In 1854, Burton left Harpers Ferry to take a job with the Ames Manufacturing Company of Chicopee, Massachusetts, which supplied both federal armories (Harpers and Springfield) with precision machinery for the manufacture of firearms. Just one year later, in June 1855, Burton accepted a five-year contract as Chief Engineer of the Royal Small Arms Manufactory in Enfield Lock, England. Here, Burton was responsible for setting up new production machinery purchased in the United States, much of it from Ames.

Burton returned briefly to Harpers Ferry in June 1859 to marry Eugenia Harper Mauzy. The wedding took place in the Harpers Ferry Presbyterian Church on Shenandoah Street in the Lower Town. Just four months later, after their return to England, James and Eugenia Burton learned the startling news of John Brown's Raid in a series of emotional letters from Eugenia's parents, George and Mary Mauzy.

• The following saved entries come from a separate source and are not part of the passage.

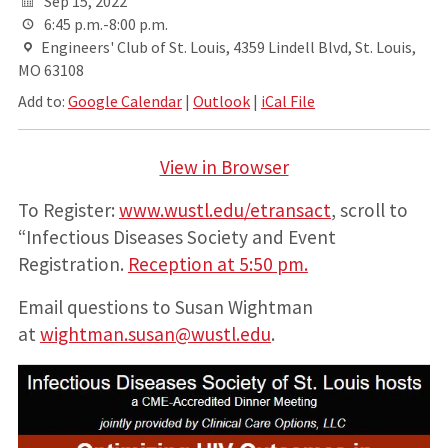
Sep 15, 2022
6:45 p.m.-8:00 p.m.
Engineers' Club of St. Louis, 4359 Lindell Blvd, St. Louis,
MO 63108
Add to:
Google Calendar
|
Outlook
|
iCal File
View in Browser
To Register:
www.wustl.edu/etransact
, scroll to
“Infectious Diseases Society and Event
Registration.
Reception at 5:50 pm.
Email questions to Susan Wightman
at
wightman.susan@wustl.edu
.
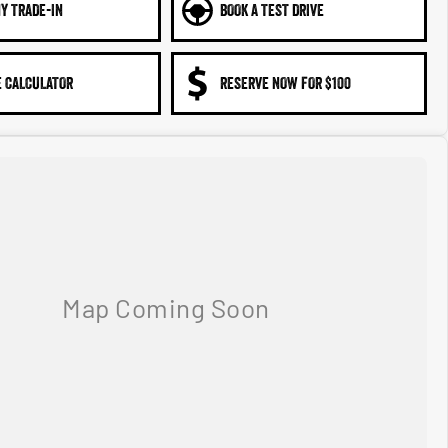
Y TRADE-IN
BOOK A TEST DRIVE
 CALCULATOR
RESERVE NOW FOR $100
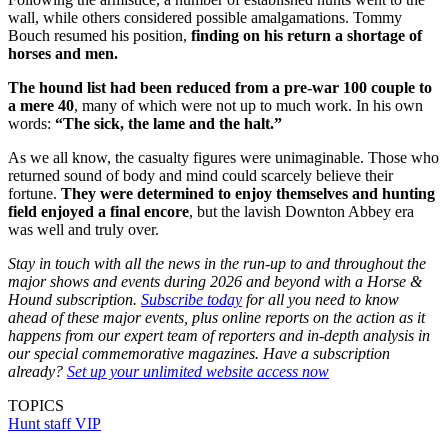
wall, while others considered possible amalgamations. Tommy
Bouch resumed his position,
finding on his return a shortage of
horses and men.
The hound list had been reduced from a pre-war 100 couple to
a mere 40
, many of which were not up to much work. In his own
words:
“The sick, the lame and the halt.”
As we all know, the casualty figures were unimaginable. Those who
returned sound of body and mind could scarcely believe their
fortune.
They were determined to enjoy themselves and hunting
field enjoyed a final encore
, but the lavish Downton Abbey era
was well and truly over.
Stay in touch with all the news in the run-up to and throughout the
major shows and events during 2026 and beyond with a Horse &
Hound subscription.
Subscribe today
for all you need to know
ahead of these major events, plus online reports on the action as it
happens from our expert team of reporters and in-depth analysis in
our special commemorative magazines. Have a subscription
already?
Set up your unlimited website access now
TOPICS
Hunt staff
VIP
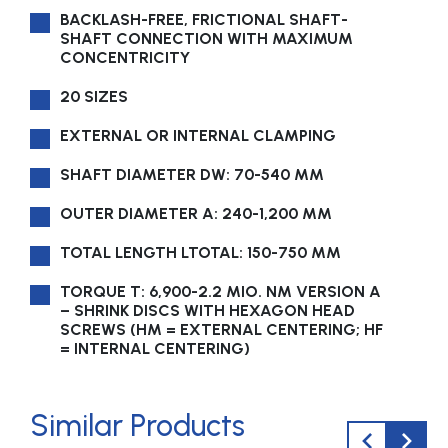
BACKLASH-FREE, FRICTIONAL SHAFT-
SHAFT CON­NEC­TION WITH MAXIMUM
CONCENTRICITY
20 SIZES
EXTERNAL OR INTERNAL CLAMPING
SHAFT DIAMETER DW: 70-540 MM
OUTER DIAMETER A: 240-1,200 MM
TOTAL LENGTH LTOTAL: 150-750 MM
TORQUE T: 6,900-2.2 MIO. NM VERSION A
– SHRINK DISCS WITH HEXAGON HEAD
SCREWS (HM = EXTERNAL CENTERING; HF
= INTERNAL CENTERING)
Similar Products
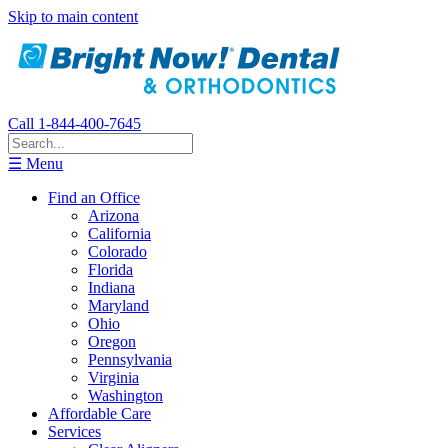
Skip to main content
Call 1-844-400-7645
☰ Menu
Find an Office
Arizona
California
Colorado
Florida
Indiana
Maryland
Ohio
Oregon
Pennsylvania
Virginia
Washington
Affordable Care
Services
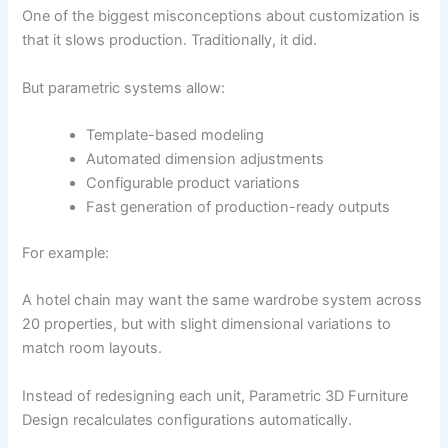
One of the biggest misconceptions about customization is
that it slows production. Traditionally, it did.
But parametric systems allow:
Template-based modeling
Automated dimension adjustments
Configurable product variations
Fast generation of production-ready outputs
For example:
A hotel chain may want the same wardrobe system across
20 properties, but with slight dimensional variations to
match room layouts.
Instead of redesigning each unit, Parametric 3D Furniture
Design recalculates configurations automatically.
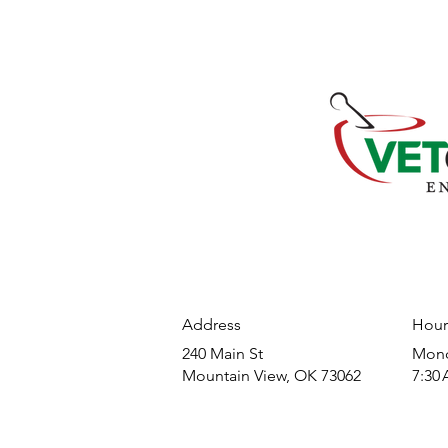
Address
Hour
240 Main St
​Mond
Mountain View, OK 73062
7:30 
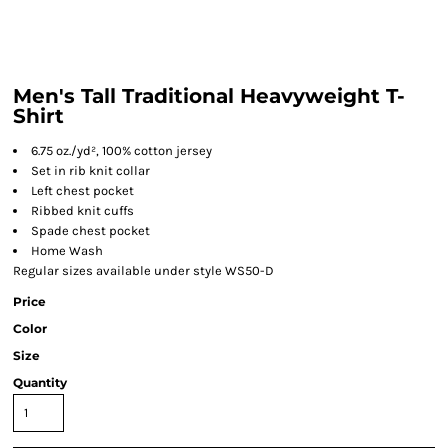
Men's Tall Traditional Heavyweight T-
Shirt
6.75 oz./yd², 100% cotton jersey
Set in rib knit collar
Left chest pocket
Ribbed knit cuffs
Spade chest pocket
Home Wash
Regular sizes available under style WS50-D
Price
Color
Size
Quantity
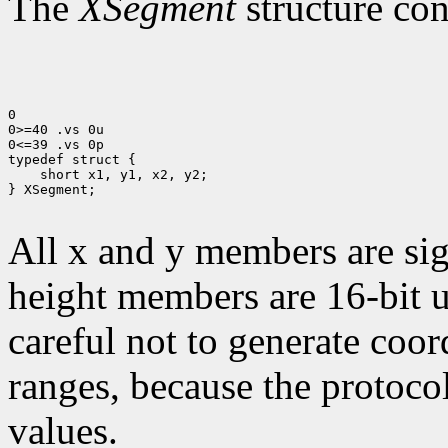
The
XSegment
structure con
0

0>=40 .vs 0u

0<=39 .vs 0p

 short x1, y1, x2, y2;

} XSegment;

All x and y members are sig
height members are 16-bit 
careful not to generate coor
ranges, because the protocol
values.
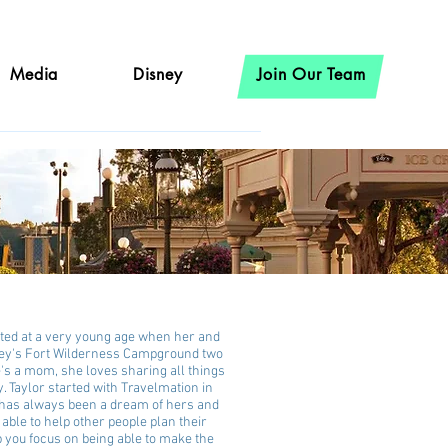
Media
Disney
Join Our Team
rted at a very young age when her and
sney's Fort Wilderness Campground two
e's a mom, she loves sharing all things
. Taylor started with Travelmation in
 has always been a dream of hers and
able to help other people plan their
p you focus on being able to make the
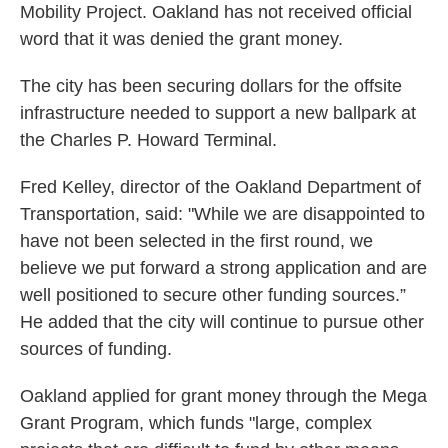
Mobility Project. Oakland has not received official
word that it was denied the grant money.
The city has been securing dollars for the offsite
infrastructure needed to support a new ballpark at
the Charles P. Howard Terminal.
Fred Kelley, director of the Oakland Department of
Transportation, said: "While we are disappointed to
have not been selected in the first round, we
believe we put forward a strong application and are
well positioned to secure other funding sources.”
He added that the city will continue to pursue other
sources of funding.
Oakland applied for grant money through the Mega
Grant Program, which funds "large, complex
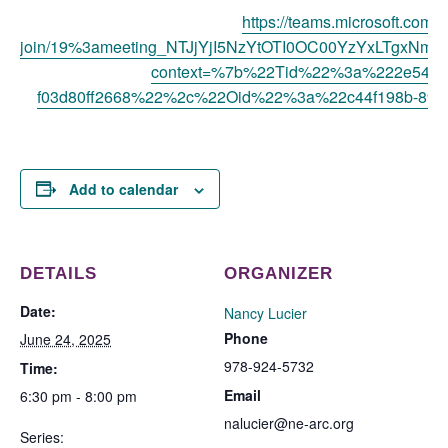
https://teams.microsoft.com/l
join/19%3ameeting_NTJjYjI5NzYtOTI0OC00YzYxLTgxNmQ
context=%7b%22Tid%22%3a%222e541cb
f03d80ff2668%22%2c%22Oid%22%3a%22c44f198b-899
Add to calendar
DETAILS
ORGANIZER
Date:
Nancy Lucier
Phone
June 24, 2025
978-924-5732
Time:
Email
6:30 pm - 8:00 pm
nalucier@ne-arc.org
Series:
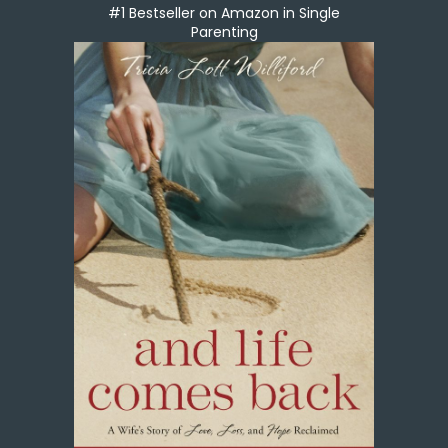
#1 Bestseller on Amazon in Single
Parenting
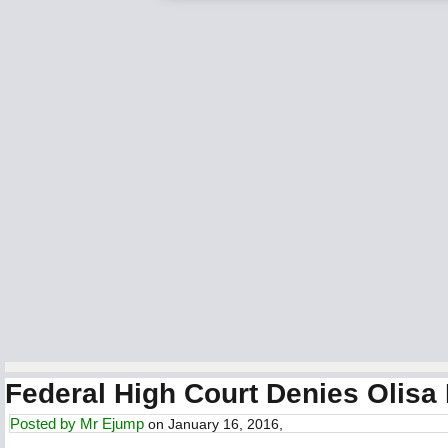
Federal High Court Denies Olisa
Posted by
Mr Ejump
on January 16, 2016,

==James Burton at the Richmond Armory==

The sectional divisiveness brought about by John Brown's Raid soon affected the life of James H. Burton. On January 21, 1860, the Virginia assembly passed a bill "For the better defence [sic] of the State." The old Virginia Manufactory of Arms – renamed the Richmond Armory in 1861 – was reactivated after being shut down for 38 years. When J.R. Anderson & Company was awarded a large contract to supply machinery for the reactivated manufactory, the firm engaged Burton to engineer the Richmond Armory contract in November 1860. On December 4, Burton returned to Harpers Ferry to obtain model rifled musket patterns and components for his new employer, returning to Richmond with a large portfolio of drawings. As Burton arrived back in his home state of Virginia, he helped get the Tredegar Iron Works ready for military production. In 1861, he became a Lieutenant Colonel in the Confederate Ordnance Bureau.

In June 1861, Burton was appointed superintendent of the Richmond Armory, where his complete familiarity with the machinery for manufacturing United States firearms proved indispensable to the Confederacy. In fact, much of the machinery at Richmond had been confiscated from the Harpers Ferry Armory by Confederate forces in June 1861 under Burton's own direction.

Burton was commissioned Lieutenant Colonel in the Confederate States Army in December 1861, and placed in charge of all Southern armories. In June 1862, Burton left Richmond for Macon, Georgia, where he established a new armory for the Confederacy. One year later Burton traveled to England to "purchase and contract for the machinery, tools and material required for the new Armory." Burton returned to Macon in October 1863, where he awaited delivery of several shipments of machinery from the firm Greenwood & Batley of Leeds, England. The machinery and tools were finally shipped to Bermuda in late 1864, where they awaited reshipment to run the Union naval blockade. But then the Civil War ended.

Burton was taken prisoner along with the Confederate garrison at Macon in April 1865. He subsequently signed the "Oath of Allegiance to the United States" and on October 4, 1865, was granted a presidential pardon by Andrew Johnson.

==After the Civil War==

After the war, Burton returned to England to superintend a new armory for Greenwood & Batley. Returning to the United States in 1868, Burton took up residence in Leesburg, Virginia. He returned to Leeds, England in 1871 to engineer a firearms contract for the Russian Government. But ill health intervened, and in 1873 he returned to Virginia for good and took up farming near Winchester, Virginia. Here, James H. Burton died on October 18, 1894, far removed from the weapons technology he had been so instrumental in developing.

==Bibliography==
- "Colonel James H. Burton Papers" (Manuscript Group #117). Yale University, Sterling Memorial Library, Manuscripts and Archives.
- Edwards, William B, "One-Man Armory: Colonel J.H. Burton." Virginia Cavalcade, Autumn, 1962.
- Gordon, Robert B., "The Burton Drawings at Harpers Ferry." Unpublished manuscript. Smithsonian document JB.mss-200891.
- Lord, Francis A., Civil War Collector's Encyclopedia. Edison, New Jersey: Blue & Grey Press, 1989.
- Smith, Merritt Roe, Harpers Ferry Armory and the New Technology. Ithaca: Cornell University Press, 1977.